1.c4 e5 2.Nc3 Nf6 3.g3 c6 opens the Reversed Sicilian: 1.c4 e5 2.Nc3... c6, ECO A23. Black plays the Keres Variation — solid, principled, and built around the ...d5 break. The c6-pawn supports a future ...d5 push while denying White's pieces the natural square.
Strategic Overview
3...c6 is the Keres Variation, a structural reply to the Bremen System. The idea is simple: prepare ...d5 with full pawn support and turn the position into a Black version of the Slav. Once Black gets ...d5 in, White's fianchettoed bishop on g2 has less work to do because the d5-pawn blocks the long diagonal. White's main task now is to find a way to undermine the c6-d5 pawn duo before it becomes permanent. Options include cxd5 followed by Nf3 and d3 to pressure e5, or e3 and d4 to challenge the center from underneath. Black's setup is comfortable and hard to break — ...Bg4 or ...Bf5 develops the light-squared bishop actively before ...e6 ever locks it in, and ...Nbd7 or ...Na6 finishes piece development. The middlegame typically becomes a slow positional battle around the c-file and the d5-square. White has a slight space advantage but no real targets; Black has a solid structure with active pieces. It's the kind of opening where understanding matters more than memorization — both sides need to know what they're aiming for.
Key Ideas
The recurring motifs below distinguish a confident handler of this opening from a beginner:
- Prepare ...d5 with full support — The c6-pawn backs up an eventual ...d5 push. Once Black gets ...d5 in safely, the structure becomes a Slav-style fortress that's very hard to crack.

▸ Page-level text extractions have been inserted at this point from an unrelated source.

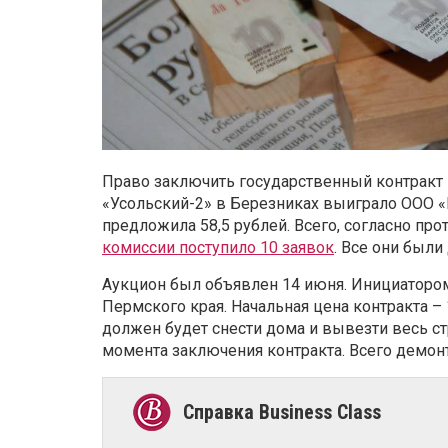
Право заключить государственный контракт
«Усольский-2» в Березниках выиграло ООО «
предложила 58,5 рублей. Всего, с
огласно про
комиссии поступило 10 заявок
. Все они были
Аукцион был объявлен 14 июня. Инициатором
Пермского края. Начальная цена контракта – 
должен будет снести дома и вывезти весь ст
момента заключения контракта. Всего демон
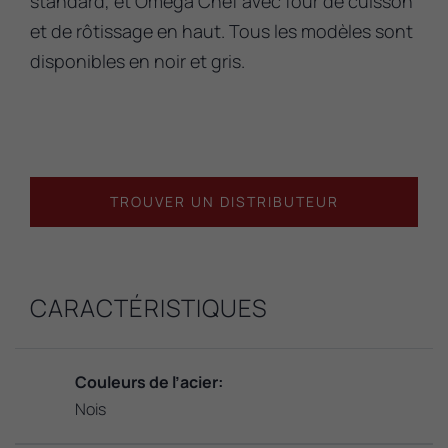
standard, et Omega Chef avec four de cuisson
et de rôtissage en haut. Tous les modèles sont
disponibles en noir et gris.
TROUVER UN DISTRIBUTEUR
CARACTÉRISTIQUES
Couleurs de l’acier:
Nois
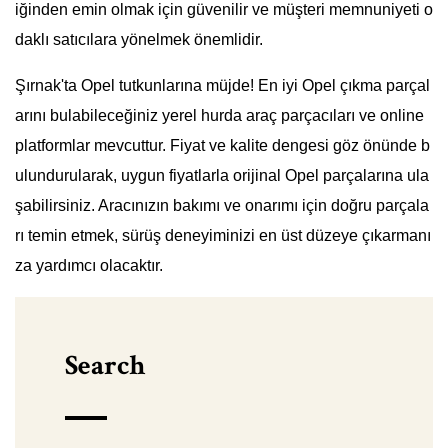
iğinden emin olmak için güvenilir ve müşteri memnuniyeti o
daklı satıcılara yönelmek önemlidir.
Şırnak'ta Opel tutkunlarına müjde! En iyi Opel çıkma parçal
arını bulabileceğiniz yerel hurda araç parçacıları ve online
platformlar mevcuttur. Fiyat ve kalite dengesi göz önünde b
ulundurularak, uygun fiyatlarla orijinal Opel parçalarına ula
şabilirsiniz. Aracınızın bakımı ve onarımı için doğru parçala
rı temin etmek, sürüş deneyiminizi en üst düzeye çıkarmanı
za yardımcı olacaktır.
Search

- Neutralize the Bg2 bishop — Once ...d5 lands, White's fianchettoed bishop has limited scope. That's the structural goal of the Keres setup — make White's best piece look ordinary.
- White's main lever is cxd5 or e3-d4 — Undermining the c6-d5 pawn duo is essential. Either trade on d5 to open the c-file, or build a kingside structure with d4 to challenge the center from below.
- Develop the light-squared bishop early — Before locking it in with ...e6, get the c8-bishop to f5 or g4. That's the piece that suffers most if you delay; everything else has natural squares.
History and Notable Players
It arises from the Reversed Sicilian: 1.c4 e5 2.Nc3... Nf6. On the White side, Normunds Miezis (17 games), Mark E Taimanov (7 games), Georg Schuler (6 games) top the database. Notable Black exponents: Paul Keres (13 games), Peter Rahls (8 games), Alexander Raetsky (8 games).
Performance Across Rating Levels
The picture changes a lot as you climb the rating ladder. At 1200 Elo, the opening shows up in 0.01% of games (51,514 samples). White scores 50.1%, Black 46.5%, draws 3.4%. Move up to 1800 Elo and the share shifts to 0.03%, with White winning 50.2% versus Black's 44.7%. At 2500, 0.03% of games go into this opening; draws sit at 10% — the line is well-mapped at this level. White's edge erodes by 6.9pp from 1200 to 2500 Elo, suggesting Black's counterplay is easier to find with experience.
Time Control Patterns
Look at the same opening across time controls and blitz stands out. In bullet, it appears in 0.01% of games (221,023); White wins 50.8%. Blitz shows 0.02% adoption across 593,008 games, White scoring 50%. In rapid, the share rises to 0.02% — 177,545 games, White 49.6%.
Move Diversity and Theory Depth
Looking at move selection shows how forcing — or not — the position really is. At 1200 Elo, the top reply is Bg2, played 87.2% of the time. There are 1 other moves seeing meaningful share, and 93.9% of games stick to established theory. Entropy: 0.89. By 2500, Nf3 dominates at 36.9% of replies; only 3 viable alternatives remain and 97.7% of moves are theory. Entropy drops to 1.74. Even elite players don't fully agree on the best continuation here, which keeps the position dynamic.
Historical Trends
Long-term, the trajectory of this opening is informative. Adoption peaked in 2020 at 0.02% (99,164 games). By 2025 it sits at 0.02% — a 70% shift overall, leaving the line on the rise.
Common Mistakes
- Neglecting development — Extra pawn moves in the opening are tempting, especially when you "know the moves". Developing a piece each turn is the simple correction.
- Ignoring the kingside attack — In sharp Sicilian lines, White typically castles long and pushes the h-pawn. Without your own counterplay on the queenside or in the centre, White's attack lands first.